Spoken like a true neo-liberal.

“less regulation and free enterprise” might just as well read freedom for the business classes to remove the EU protections on wages and work hours or freedom to pollute and contaminate.

“everyone pulls their weight without expecting a handout” could just as well be read as signalling fresh attacks on the welfare state. A winding back of the National health system is already being floated by leaver Nigel Farage.

Ultimately Brexit can indeed be viewed as a move from human-centric European policies to nationalistic themes and business-centric laissez faire 'freedoms'.

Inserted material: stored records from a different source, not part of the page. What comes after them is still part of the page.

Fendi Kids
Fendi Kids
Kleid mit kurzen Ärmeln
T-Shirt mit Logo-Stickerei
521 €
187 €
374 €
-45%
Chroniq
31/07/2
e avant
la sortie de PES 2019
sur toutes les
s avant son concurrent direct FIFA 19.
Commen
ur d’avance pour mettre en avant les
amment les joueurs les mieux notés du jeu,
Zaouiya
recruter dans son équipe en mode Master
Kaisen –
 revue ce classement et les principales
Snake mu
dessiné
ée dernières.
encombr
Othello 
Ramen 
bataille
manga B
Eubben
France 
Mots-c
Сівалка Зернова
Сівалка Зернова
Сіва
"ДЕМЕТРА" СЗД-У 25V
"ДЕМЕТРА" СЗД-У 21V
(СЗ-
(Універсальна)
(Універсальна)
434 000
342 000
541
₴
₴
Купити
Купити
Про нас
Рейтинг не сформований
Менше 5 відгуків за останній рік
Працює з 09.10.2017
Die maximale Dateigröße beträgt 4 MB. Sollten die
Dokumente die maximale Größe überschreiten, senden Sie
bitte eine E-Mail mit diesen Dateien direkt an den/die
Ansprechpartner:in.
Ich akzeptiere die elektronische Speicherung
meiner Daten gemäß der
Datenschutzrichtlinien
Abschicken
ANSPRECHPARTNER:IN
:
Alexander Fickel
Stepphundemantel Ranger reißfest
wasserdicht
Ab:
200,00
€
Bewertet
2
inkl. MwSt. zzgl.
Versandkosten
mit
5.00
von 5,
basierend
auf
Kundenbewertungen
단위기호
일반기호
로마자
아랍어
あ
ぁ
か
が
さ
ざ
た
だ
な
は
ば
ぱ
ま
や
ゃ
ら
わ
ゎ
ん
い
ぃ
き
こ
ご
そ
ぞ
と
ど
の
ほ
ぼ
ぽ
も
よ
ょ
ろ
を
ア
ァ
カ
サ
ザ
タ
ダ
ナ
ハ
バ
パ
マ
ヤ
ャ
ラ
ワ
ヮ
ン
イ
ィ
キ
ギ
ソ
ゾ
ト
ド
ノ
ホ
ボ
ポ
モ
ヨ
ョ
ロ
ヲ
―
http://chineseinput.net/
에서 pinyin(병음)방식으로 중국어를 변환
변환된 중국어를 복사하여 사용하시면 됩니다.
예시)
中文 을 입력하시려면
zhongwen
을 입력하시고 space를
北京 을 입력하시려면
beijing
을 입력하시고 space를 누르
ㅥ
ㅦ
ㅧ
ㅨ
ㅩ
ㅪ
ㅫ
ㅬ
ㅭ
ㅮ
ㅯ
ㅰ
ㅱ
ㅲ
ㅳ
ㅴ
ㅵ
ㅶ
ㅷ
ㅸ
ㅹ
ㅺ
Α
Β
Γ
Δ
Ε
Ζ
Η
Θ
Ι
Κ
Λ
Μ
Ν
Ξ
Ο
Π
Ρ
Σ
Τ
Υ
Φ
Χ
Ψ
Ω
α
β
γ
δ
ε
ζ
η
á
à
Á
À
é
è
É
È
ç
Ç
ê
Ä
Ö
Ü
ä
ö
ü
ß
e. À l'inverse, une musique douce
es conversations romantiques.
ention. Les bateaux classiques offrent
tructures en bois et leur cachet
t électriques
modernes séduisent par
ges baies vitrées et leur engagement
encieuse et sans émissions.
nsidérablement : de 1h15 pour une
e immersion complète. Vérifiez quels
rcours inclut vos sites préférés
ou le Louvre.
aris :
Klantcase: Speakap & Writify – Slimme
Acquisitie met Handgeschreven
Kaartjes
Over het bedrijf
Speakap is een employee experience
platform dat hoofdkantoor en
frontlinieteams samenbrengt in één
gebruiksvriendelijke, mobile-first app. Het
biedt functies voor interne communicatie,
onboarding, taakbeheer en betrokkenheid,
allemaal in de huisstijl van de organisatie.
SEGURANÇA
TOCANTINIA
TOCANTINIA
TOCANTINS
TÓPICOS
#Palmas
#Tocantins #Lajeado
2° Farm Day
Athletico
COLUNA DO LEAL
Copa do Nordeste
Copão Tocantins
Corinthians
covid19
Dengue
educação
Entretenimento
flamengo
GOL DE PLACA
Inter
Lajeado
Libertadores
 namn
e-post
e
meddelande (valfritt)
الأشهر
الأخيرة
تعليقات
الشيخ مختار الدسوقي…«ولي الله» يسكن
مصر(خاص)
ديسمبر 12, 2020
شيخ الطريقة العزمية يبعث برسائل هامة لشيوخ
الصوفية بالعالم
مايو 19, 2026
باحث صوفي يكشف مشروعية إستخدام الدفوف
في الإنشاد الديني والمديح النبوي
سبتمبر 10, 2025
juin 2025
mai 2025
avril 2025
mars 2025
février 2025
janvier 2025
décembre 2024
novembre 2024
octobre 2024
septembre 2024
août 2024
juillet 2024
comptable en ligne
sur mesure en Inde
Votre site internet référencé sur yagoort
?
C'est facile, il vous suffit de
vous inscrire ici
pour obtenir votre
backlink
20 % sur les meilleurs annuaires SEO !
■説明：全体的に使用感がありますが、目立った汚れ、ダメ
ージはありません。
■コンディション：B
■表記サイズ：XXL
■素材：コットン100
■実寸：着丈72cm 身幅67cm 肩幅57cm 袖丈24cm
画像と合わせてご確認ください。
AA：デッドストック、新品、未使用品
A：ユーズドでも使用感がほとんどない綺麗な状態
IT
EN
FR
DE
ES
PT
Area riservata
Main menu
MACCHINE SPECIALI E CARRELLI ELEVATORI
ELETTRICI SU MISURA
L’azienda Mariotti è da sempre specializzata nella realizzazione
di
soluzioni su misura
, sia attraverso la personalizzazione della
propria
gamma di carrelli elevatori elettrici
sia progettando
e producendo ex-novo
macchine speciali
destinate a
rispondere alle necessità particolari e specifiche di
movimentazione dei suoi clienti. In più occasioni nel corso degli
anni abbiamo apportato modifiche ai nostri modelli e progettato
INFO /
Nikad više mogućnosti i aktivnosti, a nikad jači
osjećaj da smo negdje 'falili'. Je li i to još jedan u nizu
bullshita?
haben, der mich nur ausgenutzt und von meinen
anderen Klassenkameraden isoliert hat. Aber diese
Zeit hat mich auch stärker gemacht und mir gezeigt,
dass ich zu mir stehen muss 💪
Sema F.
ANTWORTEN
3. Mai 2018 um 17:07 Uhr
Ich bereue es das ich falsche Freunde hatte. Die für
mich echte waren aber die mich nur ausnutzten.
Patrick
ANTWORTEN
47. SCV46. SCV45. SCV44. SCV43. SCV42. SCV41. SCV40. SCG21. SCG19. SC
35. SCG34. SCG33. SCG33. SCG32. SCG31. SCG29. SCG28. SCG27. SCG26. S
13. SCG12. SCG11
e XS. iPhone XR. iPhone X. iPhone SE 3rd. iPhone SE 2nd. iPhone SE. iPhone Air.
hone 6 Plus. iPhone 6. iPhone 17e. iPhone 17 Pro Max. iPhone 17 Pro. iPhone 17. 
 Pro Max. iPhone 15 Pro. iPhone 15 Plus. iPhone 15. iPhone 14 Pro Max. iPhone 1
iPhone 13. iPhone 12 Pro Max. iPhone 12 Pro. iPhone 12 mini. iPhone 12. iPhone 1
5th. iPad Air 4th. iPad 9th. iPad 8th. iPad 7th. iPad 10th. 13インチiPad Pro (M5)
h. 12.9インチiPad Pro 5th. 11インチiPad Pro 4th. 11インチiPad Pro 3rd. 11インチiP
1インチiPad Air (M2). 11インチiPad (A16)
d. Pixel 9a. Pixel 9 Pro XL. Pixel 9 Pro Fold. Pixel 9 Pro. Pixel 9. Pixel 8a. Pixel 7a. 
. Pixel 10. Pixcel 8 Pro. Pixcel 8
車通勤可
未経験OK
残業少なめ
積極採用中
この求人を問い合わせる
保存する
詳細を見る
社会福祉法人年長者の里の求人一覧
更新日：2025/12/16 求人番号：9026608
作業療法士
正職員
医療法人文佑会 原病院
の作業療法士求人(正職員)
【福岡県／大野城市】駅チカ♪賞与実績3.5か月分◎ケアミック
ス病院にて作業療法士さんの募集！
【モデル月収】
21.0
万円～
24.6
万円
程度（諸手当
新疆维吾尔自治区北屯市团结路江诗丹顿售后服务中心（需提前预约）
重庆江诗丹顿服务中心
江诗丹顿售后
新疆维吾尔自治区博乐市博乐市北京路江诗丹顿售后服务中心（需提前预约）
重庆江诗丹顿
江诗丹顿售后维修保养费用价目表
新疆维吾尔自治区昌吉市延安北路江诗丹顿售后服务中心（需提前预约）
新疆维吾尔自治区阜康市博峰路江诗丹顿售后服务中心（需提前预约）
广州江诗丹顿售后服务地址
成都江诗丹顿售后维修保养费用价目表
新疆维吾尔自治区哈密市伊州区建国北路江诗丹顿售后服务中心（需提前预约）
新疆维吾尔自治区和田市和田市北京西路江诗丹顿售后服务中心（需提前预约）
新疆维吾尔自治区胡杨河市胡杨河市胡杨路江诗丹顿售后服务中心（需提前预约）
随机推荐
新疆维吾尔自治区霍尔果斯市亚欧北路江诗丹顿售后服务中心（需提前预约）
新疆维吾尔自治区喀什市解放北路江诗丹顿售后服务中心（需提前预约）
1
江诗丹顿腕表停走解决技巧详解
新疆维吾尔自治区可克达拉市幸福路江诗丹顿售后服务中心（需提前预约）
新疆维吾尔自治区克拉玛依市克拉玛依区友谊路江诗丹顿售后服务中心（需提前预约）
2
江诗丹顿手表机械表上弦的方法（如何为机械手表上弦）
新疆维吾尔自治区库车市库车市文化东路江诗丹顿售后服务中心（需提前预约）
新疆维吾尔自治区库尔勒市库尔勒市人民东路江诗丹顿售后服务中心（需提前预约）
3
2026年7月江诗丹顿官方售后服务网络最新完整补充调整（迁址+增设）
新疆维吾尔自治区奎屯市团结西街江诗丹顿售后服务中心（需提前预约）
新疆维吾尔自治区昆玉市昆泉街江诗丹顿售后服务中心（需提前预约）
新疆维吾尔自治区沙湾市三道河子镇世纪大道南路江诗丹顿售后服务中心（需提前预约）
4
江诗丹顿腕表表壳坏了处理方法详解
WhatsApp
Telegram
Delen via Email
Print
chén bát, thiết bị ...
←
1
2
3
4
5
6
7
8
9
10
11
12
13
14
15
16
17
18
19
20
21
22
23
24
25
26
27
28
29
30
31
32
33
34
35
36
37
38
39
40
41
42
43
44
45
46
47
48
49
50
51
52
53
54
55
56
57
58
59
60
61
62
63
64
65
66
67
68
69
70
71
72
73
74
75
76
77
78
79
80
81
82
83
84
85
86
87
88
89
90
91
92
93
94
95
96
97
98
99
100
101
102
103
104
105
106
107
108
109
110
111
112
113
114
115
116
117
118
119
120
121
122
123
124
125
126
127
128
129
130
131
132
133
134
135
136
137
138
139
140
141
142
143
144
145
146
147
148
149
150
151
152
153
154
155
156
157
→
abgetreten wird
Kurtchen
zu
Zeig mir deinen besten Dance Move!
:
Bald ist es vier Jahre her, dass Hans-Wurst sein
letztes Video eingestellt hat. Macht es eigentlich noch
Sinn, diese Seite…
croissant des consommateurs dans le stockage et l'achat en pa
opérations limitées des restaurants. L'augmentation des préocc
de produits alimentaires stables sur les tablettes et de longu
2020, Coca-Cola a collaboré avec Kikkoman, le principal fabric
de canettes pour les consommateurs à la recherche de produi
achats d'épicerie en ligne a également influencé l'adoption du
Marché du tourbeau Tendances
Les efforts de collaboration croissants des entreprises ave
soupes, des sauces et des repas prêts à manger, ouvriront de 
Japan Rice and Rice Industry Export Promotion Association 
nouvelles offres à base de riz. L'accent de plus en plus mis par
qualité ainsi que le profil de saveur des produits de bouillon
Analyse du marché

What is most disturbing however is the constant decrying and attacking of 'mindless bureaucrats'. This relatively small group, consisting of members of all the EU nations, made heroic efforts to bring what was such a divisive continent together into a generally cohesive group delivering prosperity, improvements in human rights, and deregulated movement of people and goods for all these postwar years. Quite remarkable really.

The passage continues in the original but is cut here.